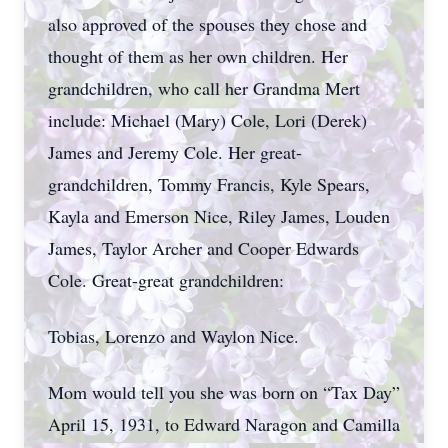
also approved of the spouses they chose and
thought of them as her own children. Her
grandchildren, who call her Grandma Mert
include: Michael (Mary) Cole, Lori (Derek)
James and Jeremy Cole. Her great-
grandchildren, Tommy Francis, Kyle Spears,
Kayla and Emerson Nice, Riley James, Louden
James, Taylor Archer and Cooper Edwards
Cole. Great-great grandchildren:
Tobias, Lorenzo and Waylon Nice.
Mom would tell you she was born on “Tax Day”
April 15, 1931, to Edward Naragon and Camilla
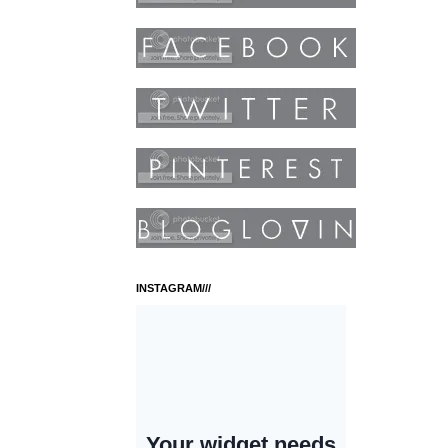
INSTAGRAM///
___
**WHAT IS BEING ASKED:**
Start at the first line and set down all of the data exactly, passing over the pictures.

**RESPONSE:**
also approved of the spouses they chose and
thought of them as her own children. Her
grandchildren, who call her Grandma Mert
include: Michael (Mary) Cole, Lori (Derek)
James and Jeremy Cole. Her great-
grandchildren, Tommy Francis, Kyle Spears,
Kayla and Emerson Nice, Riley James, Louden
James, Taylor Archer and Cooper Edwards
Cole. Great-great grandchildren:
Tobias, Lorenzo and Waylon Nice.
Mom would tell you she was born on “Tax Day”
April 15, 1931, to Edward Naragon and Camilla
INSTAGRAM///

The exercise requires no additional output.